REQUIRED ACTION: Work through the data and report how many lines include the string "Elpel", giving the number alone.

INPUT RECORDS:
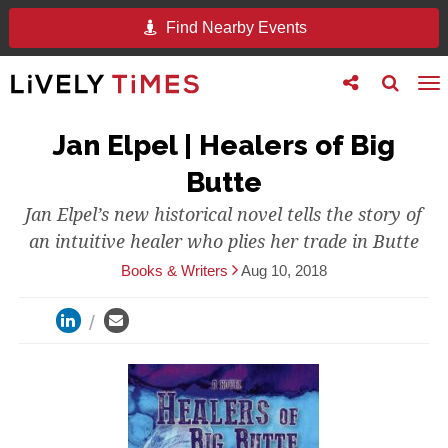
Find Nearby Events
Toggle
Toggle
To
follow
search
na
us
Jan Elpel | Healers of Big
Butte
Jan Elpel’s new historical novel tells the story of
an intuitive healer who plies her trade in Butte
Books & Writers
Aug 10, 2018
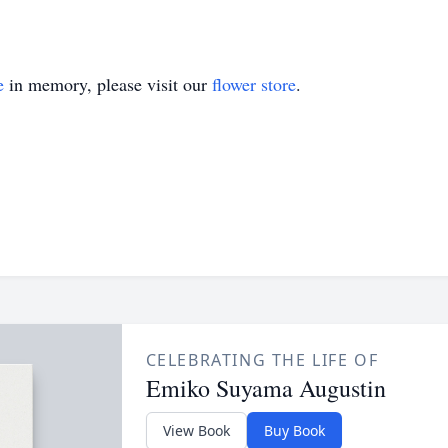
e
in memory, please visit our
flower store
.
CELEBRATING THE LIFE OF
Emiko Suyama Augustin
View Book
Buy Book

EXERCISE RESULT: 2